Established the relation for even dimensions using fractional Laplacian powers.

Computed explicit Fourier transforms of the kernels as functions of the Poisson kernel.

Extended the integral representation of the FSQ-theorem to even dimensions.

Abstract

The Fueter-Sce-Qian (FSQ for short) mapping theorem is a two-steps procedure to extend holomorphic functions of one complex variable to slice monogenic functions and to monogenic functions. Using the Cauchy formula of slice monogenic functions the FSQ-theorem admits an integral representation for $n$ odd.

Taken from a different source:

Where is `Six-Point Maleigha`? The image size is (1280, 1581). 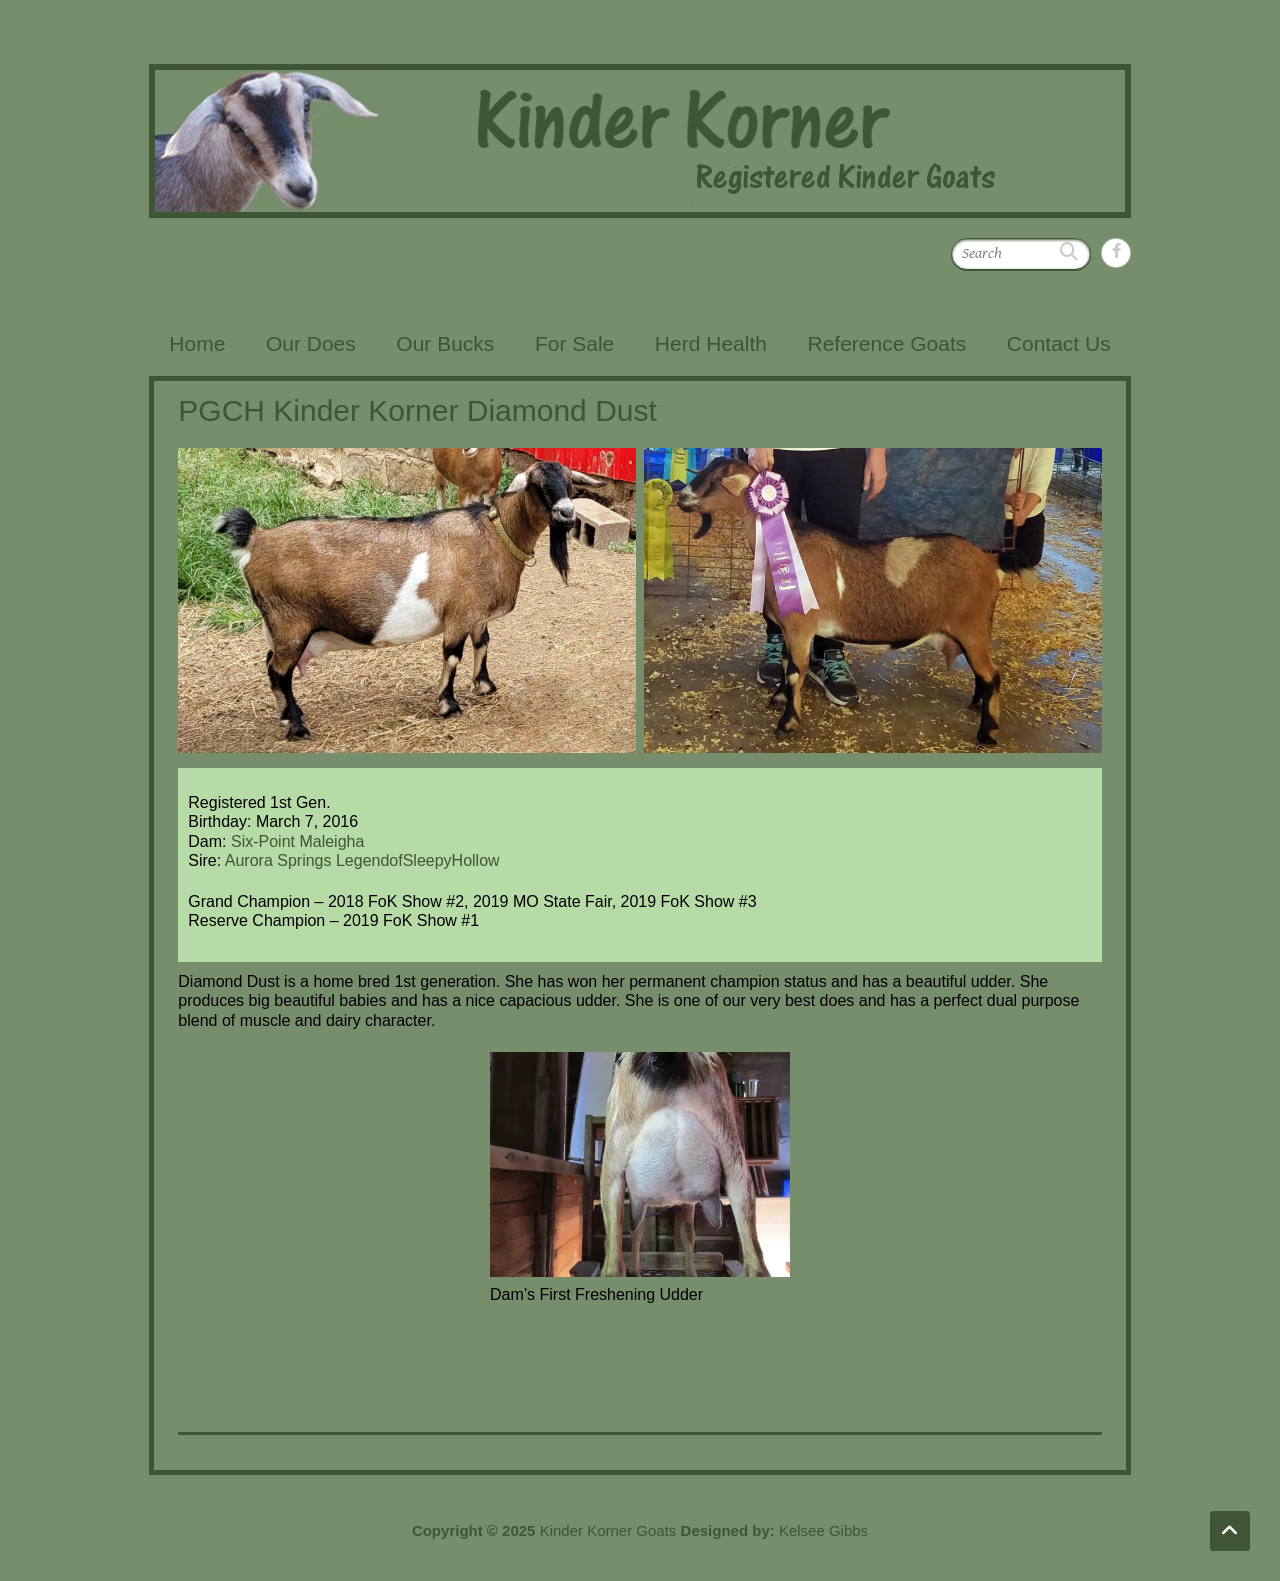 Six-Point Maleigha is located at coordinates (297, 841).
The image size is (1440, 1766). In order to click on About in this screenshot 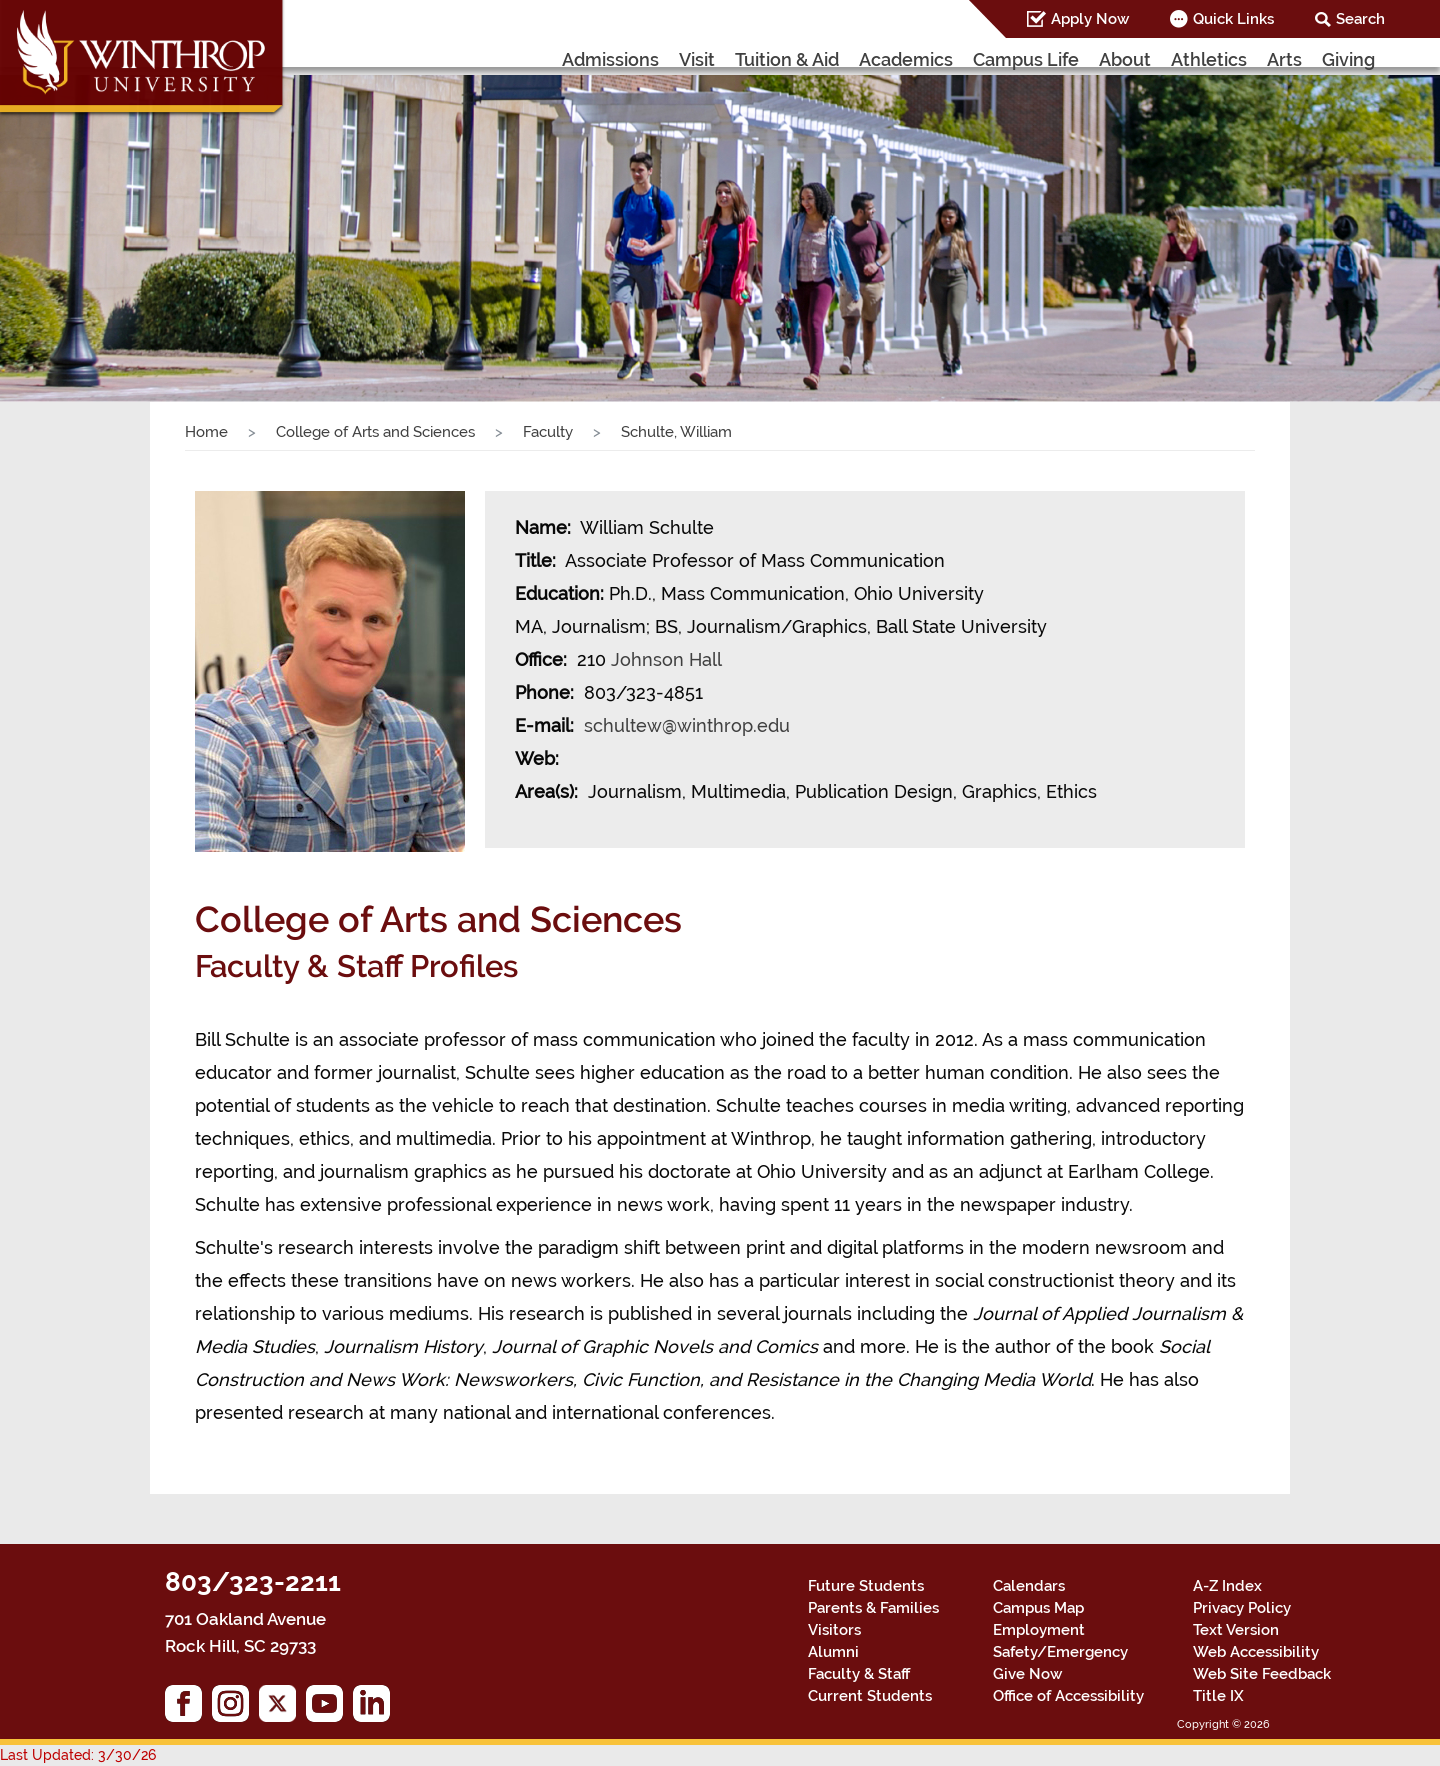 , I will do `click(1125, 59)`.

In this paper we show that the relation $ \Delta_{n+1}^{(n-1)/2}S_L^{-1}=\mathcal{F}^L_n $ between the slice monogenic Cauchy kernel $S_L^{-1}$ and the F-kernel $\mathcal{F}^L_n$, that appear in the integral form of the FSQ-theorem for $n$ odd, holds also in the case we consider the fractional powers of the Laplace operator $\Delta_{n+1}$ in dimension $n+1$, i.e., for $n$ even. Moreover, this relation is proven computing explicitly Fourier transform of the kernels $S_L^{-1}$ and $\mathcal{F}^L_n$ as functions of the Poisson kernel. Similar results hold for the right kernels $S_R^{-1}$ and of $\mathcal{F}^R_n$.